■ Instructions for the task ■
Copy the lines below exactly. Start at the first and finish with the line containing "Work with us (845, 1080)".

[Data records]
***
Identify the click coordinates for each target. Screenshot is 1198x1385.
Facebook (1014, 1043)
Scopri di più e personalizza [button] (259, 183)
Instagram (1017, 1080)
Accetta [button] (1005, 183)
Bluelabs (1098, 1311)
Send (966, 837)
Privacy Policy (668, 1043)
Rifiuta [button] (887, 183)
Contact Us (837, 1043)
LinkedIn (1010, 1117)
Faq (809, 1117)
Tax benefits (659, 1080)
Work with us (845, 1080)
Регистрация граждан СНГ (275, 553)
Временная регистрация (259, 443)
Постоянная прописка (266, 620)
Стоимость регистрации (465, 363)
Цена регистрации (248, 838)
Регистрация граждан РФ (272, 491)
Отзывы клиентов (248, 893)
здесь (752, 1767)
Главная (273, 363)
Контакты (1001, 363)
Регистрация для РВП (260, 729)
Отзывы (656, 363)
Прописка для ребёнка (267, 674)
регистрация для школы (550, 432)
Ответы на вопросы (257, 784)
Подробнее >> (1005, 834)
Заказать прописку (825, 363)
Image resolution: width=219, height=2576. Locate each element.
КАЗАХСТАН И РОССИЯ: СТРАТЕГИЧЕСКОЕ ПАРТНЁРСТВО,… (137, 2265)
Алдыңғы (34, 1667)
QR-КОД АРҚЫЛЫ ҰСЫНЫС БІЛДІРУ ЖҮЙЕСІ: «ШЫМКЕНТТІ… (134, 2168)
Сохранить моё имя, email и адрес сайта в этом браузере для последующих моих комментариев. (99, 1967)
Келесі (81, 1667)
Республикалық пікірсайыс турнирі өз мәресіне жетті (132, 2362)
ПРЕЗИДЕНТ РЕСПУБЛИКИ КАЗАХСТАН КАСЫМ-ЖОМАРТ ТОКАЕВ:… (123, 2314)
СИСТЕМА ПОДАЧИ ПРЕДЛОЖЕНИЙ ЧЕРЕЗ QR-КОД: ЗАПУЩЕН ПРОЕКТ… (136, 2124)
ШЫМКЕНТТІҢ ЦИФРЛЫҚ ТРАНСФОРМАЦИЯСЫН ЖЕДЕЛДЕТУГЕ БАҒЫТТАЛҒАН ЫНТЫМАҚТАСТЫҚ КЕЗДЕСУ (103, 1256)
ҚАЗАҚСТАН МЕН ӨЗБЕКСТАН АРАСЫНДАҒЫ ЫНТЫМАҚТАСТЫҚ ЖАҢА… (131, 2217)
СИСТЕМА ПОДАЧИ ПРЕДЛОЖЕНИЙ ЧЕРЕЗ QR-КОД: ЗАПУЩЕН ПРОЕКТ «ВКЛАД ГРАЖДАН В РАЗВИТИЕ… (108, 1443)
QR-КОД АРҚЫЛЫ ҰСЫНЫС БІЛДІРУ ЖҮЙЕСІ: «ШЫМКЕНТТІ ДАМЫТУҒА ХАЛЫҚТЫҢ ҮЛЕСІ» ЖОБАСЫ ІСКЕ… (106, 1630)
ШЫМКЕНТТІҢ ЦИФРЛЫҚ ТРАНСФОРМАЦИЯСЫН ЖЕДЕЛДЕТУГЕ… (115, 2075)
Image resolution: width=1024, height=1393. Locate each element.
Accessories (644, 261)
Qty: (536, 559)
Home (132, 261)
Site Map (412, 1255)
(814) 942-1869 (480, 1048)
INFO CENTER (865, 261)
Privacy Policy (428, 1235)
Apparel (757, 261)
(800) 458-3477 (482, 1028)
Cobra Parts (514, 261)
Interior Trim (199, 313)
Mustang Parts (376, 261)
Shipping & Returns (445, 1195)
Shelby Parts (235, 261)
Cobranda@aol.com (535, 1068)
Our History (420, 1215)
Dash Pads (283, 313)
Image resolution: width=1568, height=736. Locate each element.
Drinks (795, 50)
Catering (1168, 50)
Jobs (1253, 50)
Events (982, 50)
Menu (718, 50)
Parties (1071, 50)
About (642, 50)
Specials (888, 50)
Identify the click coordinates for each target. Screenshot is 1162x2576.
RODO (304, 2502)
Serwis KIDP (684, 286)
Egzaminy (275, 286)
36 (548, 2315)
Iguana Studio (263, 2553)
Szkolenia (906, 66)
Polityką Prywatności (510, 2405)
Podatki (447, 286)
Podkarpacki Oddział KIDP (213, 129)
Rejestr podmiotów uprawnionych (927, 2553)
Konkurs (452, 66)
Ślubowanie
***
■ Solution to the problem ■
Identify the click coordinates for each target. Screenshot is 1198x1385.
Facebook (1014, 1043)
Scopri di più e personalizza [button] (259, 183)
Instagram (1017, 1080)
Accetta [button] (1005, 183)
Bluelabs (1098, 1311)
Send (966, 837)
Privacy Policy (668, 1043)
Rifiuta [button] (887, 183)
Contact Us (837, 1043)
LinkedIn (1010, 1117)
Faq (809, 1117)
Tax benefits (659, 1080)
Work with us (845, 1080)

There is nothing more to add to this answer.